Elective cesarean deliveries prior to 39 weeks gestation place infants at increased risk of morbidity. Idiopathic intrauterine fetal death (IUFD) has yet to be evaluated to determine the gestational age that is most protective against fetal death. Our aim was to examine rates of IUFD and neonatal morbidity in uncomplicated term pregnancies to identify the optimal gestational age of delivery.

METHODS:

A retrospective case control study was performed. Inclusion criteria were singleton term pregnancies who delivered between 37 0/7 weeks to 42 6/7 weeks.

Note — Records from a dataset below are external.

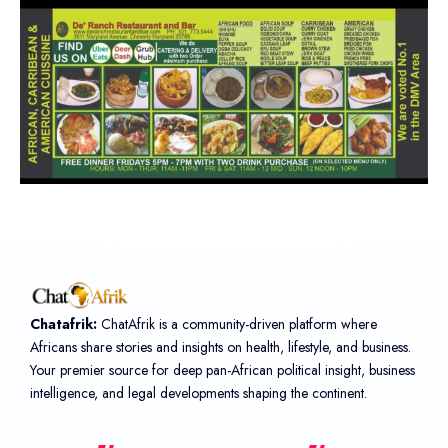
Chatafrik:
ChatAfrik is a community-driven platform where
Africans share stories and insights on health, lifestyle, and business.
Your premier source for deep pan-African political insight, business
intelligence, and legal developments shaping the continent.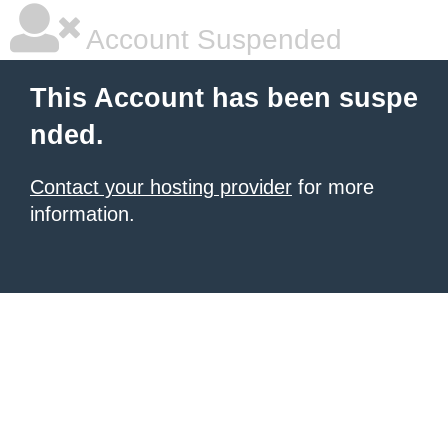
Account Suspended
This Account has been suspe
nded.
Contact your hosting provider
for more
information.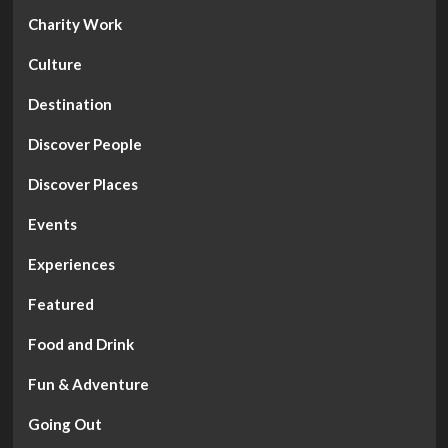
Charity Work
Culture
Destination
Discover People
Discover Places
Events
Experiences
Featured
Food and Drink
Fun & Adventure
Going Out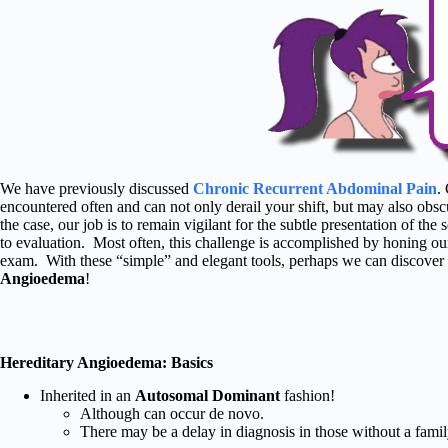
We have previously discussed
Chronic Recurrent Abdominal Pain
.
encountered often and can not only derail your shift, but may also obsc
the case, our job is to remain vigilant for the subtle presentation of th
to evaluation. Most often, this challenge is accomplished by honing our
exam. With these “simple” and elegant tools, perhaps we can discover 
Angioedema
!
Hereditary Angioedema: Basics
Inherited in an
Autosomal Dominant
fashion!
Although can occur de novo.
There may be a delay in diagnosis in those without a family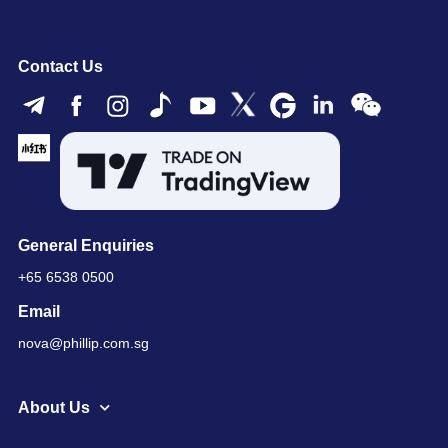
Contact Us
General Enquiries
+65 6538 0500
Email
nova@phillip.com.sg
About Us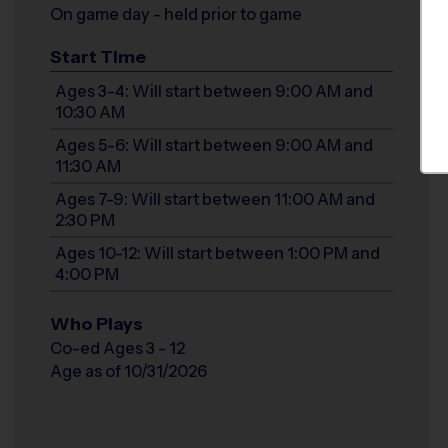
On game day - held prior to game
Start Time
Ages 3-4: Will start between 9:00 AM and
10:30 AM
Ages 5-6: Will start between 9:00 AM and
11:30 AM
Ages 7-9: Will start between 11:00 AM and
2:30 PM
Ages 10-12: Will start between 1:00 PM and
4:00 PM
Who Plays
Co-ed Ages 3 - 12
Age as of 10/31/2026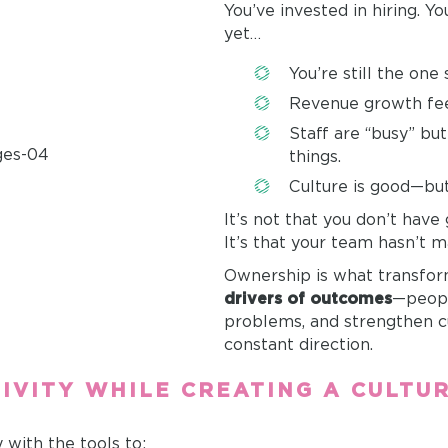
You’ve invested in hiring. Yo
yet…
You’re still the one
Revenue growth fee
Staff are “busy” bu
things.
Culture is good—but 
It’s not that you don’t have
It’s that your team hasn’t 
Ownership is what transform
drivers of outcomes
—peopl
problems, and strengthen c
constant direction.
IVITY WHILE CREATING A CULTU
y with the tools to: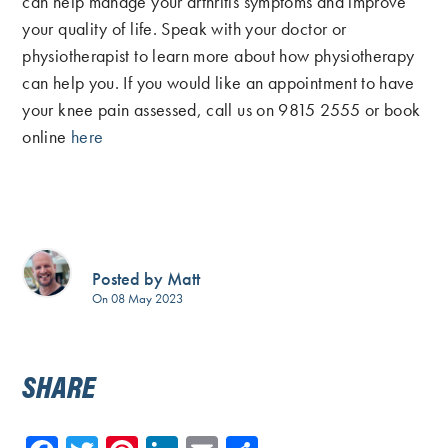
can help manage your arthritis symptoms and improve
your quality of life. Speak with your doctor or
physiotherapist to learn more about how physiotherapy
can help you. If you would like an appointment to have
your knee pain assessed, call us on 9815 2555 or book
online
here
Posted by Matt
On 08 May 2023
SHARE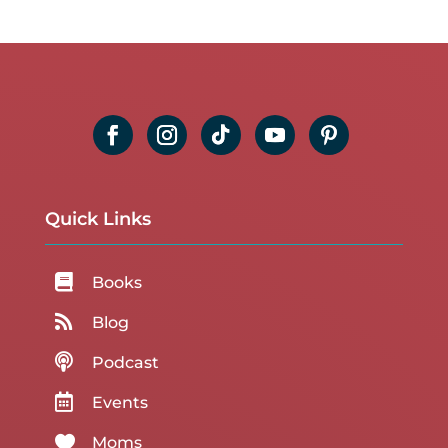
Quick Links

Books

Blog

Podcast

Events

Moms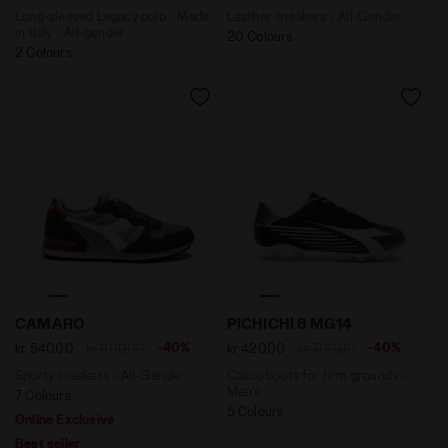
Long-sleeved Legacy polo - Made
Leather sneakers - All-Gender
in Italy - All-gender
20 Colours
2 Colours
Sporty sneakers - All-Gender CAMARO DARK GULL GR
Calcio boots for firm groun
CAMARO
PICHICHI 8 MG14
-40%
-40%
kr 540,00
kr 900,00
kr 420,00
kr 700,00
Sporty sneakers - All-Gender
Calcio boots for firm grounds -
Men’s
7 Colours
5 Colours
Online Exclusive
Best seller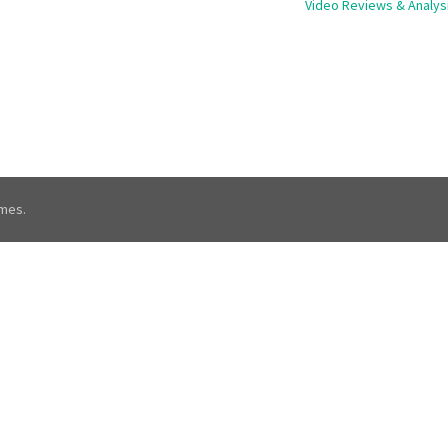
Video Reviews & Analys
mes.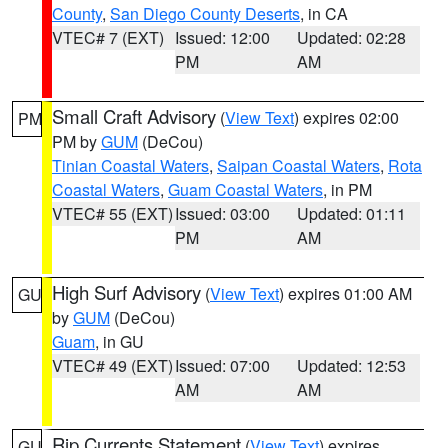
County
,
San Diego County Deserts
, in CA
VTEC# 7 (EXT)
Issued: 12:00
Updated: 02:28
PM
AM
Small Craft Advisory
(
View Text
) expires 02:00
PM
PM by
GUM
(DeCou)
Tinian Coastal Waters
,
Saipan Coastal Waters
,
Rota
Coastal Waters
,
Guam Coastal Waters
, in PM
VTEC# 55 (EXT)
Issued: 03:00
Updated: 01:11
PM
AM
High Surf Advisory
(
View Text
) expires 01:00 AM
GU
by
GUM
(DeCou)
Guam
, in GU
VTEC# 49 (EXT)
Issued: 07:00
Updated: 12:53
AM
AM
Rip Currents Statement
(
View Text
) expires
GU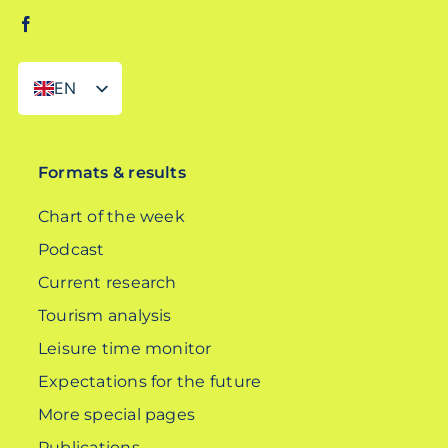
EN
DE
Formats & results
Chart of the week
Podcast
Current research
Tourism analysis
Leisure time monitor
Expectations for the future
More special pages
Publications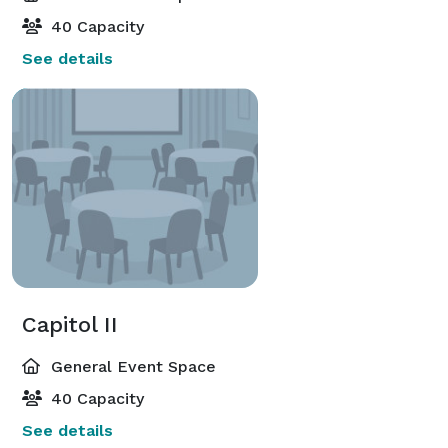
40 Capacity
See details
Capitol II
General Event Space
40 Capacity
See details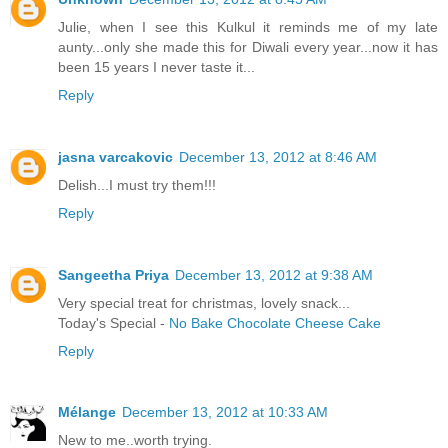
Julie, when I see this Kulkul it reminds me of my late
aunty...only she made this for Diwali every year...now it has
been 15 years I never taste it...
Reply
jasna varcakovic
December 13, 2012 at 8:46 AM
Delish...I must try them!!!
Reply
Sangeetha Priya
December 13, 2012 at 9:38 AM
Very special treat for christmas, lovely snack...
Today's Special -
No Bake Chocolate Cheese Cake
Reply
Mélange
December 13, 2012 at 10:33 AM
New to me..worth trying.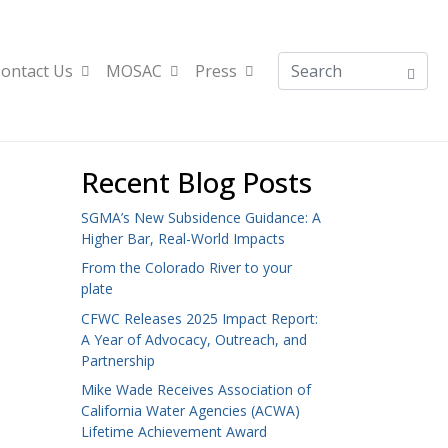
ontact Us
MOSAC
Press
Recent Blog Posts
SGMA’s New Subsidence Guidance: A
Higher Bar, Real-World Impacts
From the Colorado River to your
plate
CFWC Releases 2025 Impact Report:
A Year of Advocacy, Outreach, and
Partnership
Mike Wade Receives Association of
California Water Agencies (ACWA)
Lifetime Achievement Award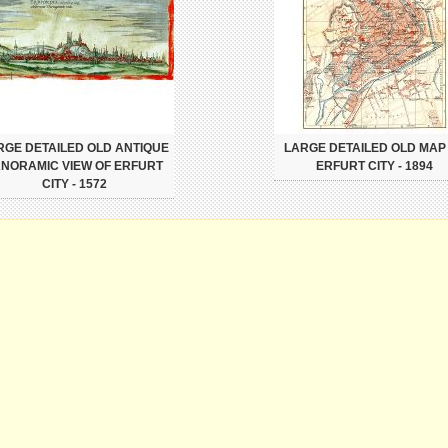
RGE DETAILED OLD ANTIQUE
LARGE DETAILED OLD MAP
NORAMIC VIEW OF ERFURT
ERFURT CITY - 1894
CITY - 1572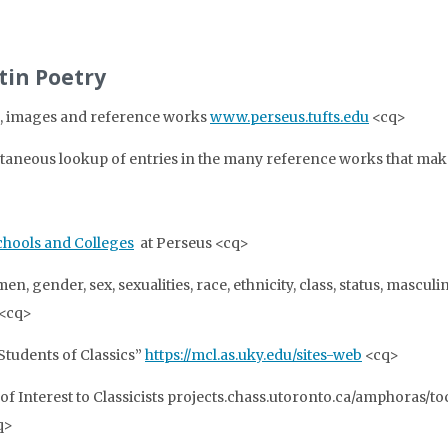
atin Poetry
xts, images and reference works
www.perseus.tufts.edu
<cq>
taneous lookup of entries in the many reference works that make
hools and Colleges
at Perseus <cq>
n, gender, sex, sexualities, race, ethnicity, class, status, masculi
.<cq>
Students of Classics”
https://mcl.as.uky.edu/sites-web
<cq>
of Interest to Classicists projects.chass.utoronto.ca/amphoras/to
q>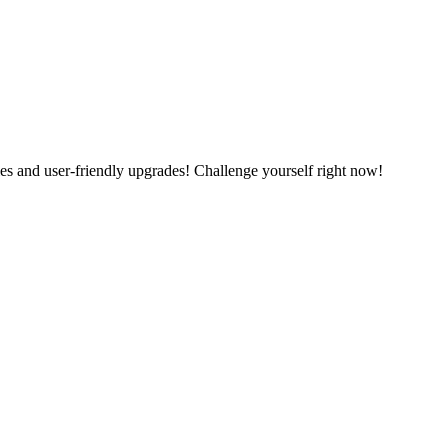
es and user-friendly upgrades! Challenge yourself right now!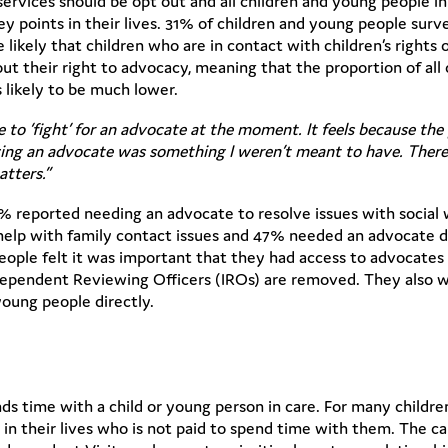
vices should be opt out and all children and young people in
y points in their lives. 31% of children and young people surv
likely that children who are in contact with children’s rights 
their right to advocacy, meaning that the proportion of all c
 likely to be much lower.
ve to ‘fight’ for an advocate at the moment. It feels because th
having an advocate was something I weren’t meant to have. Ther
atters.”
% reported needing an advocate to resolve issues with social
help with family contact issues and 47% needed an advocate d
eople felt it was important that they had access to advocates
 Independent Reviewing Officers (IROs) are removed. They also
oung people directly.
ds time with a child or young person in care. For many childr
t in their lives who is not paid to spend time with them. The c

Exclusion criteria were all “complicated pregnancies”: emergency deliveries, presence of maternal hypertension, diabetes, infection, fetal disease or malformations, and placental abnormalities.

RESULTS:

19,264 maternal/infant pairs were examined. The overall rate of NICU admission was 2.7% and IUFDs was 0.20%. The lowest rate for IUFD was found at 39 weeks (0.14% of deliveries at 39 weeks). The lowest rates for NICU admission, any respiratory morbidity, and diagnosis of TTN or RDS were each found at 38 weeks gestational age. Adjusted odds ratios (with 95% confidence intervals) showed 3.48 (1.24–9.79) risk of IUFD at 37 vs 39 weeks, 2.09 (1.47–2.98) risk of NICU admission at 37 vs 38 weeks, 2.54 (1.62–3.97) risk of respiratory morbidity at 37 vs 38 weeks, and 3.38 (1.84–6.18) risk of TTN/RDS at 37 vs 38 weeks.

CONCLUSION:

Neonatal respiratory morbidity was lowest for deliveries at 38–39 weeks. IUFD was 3.5 times more likely at 37 weeks vs 39 weeks, which was a significant finding. Our findings support current guidelines advising clinicians when to deliver term pregnancies.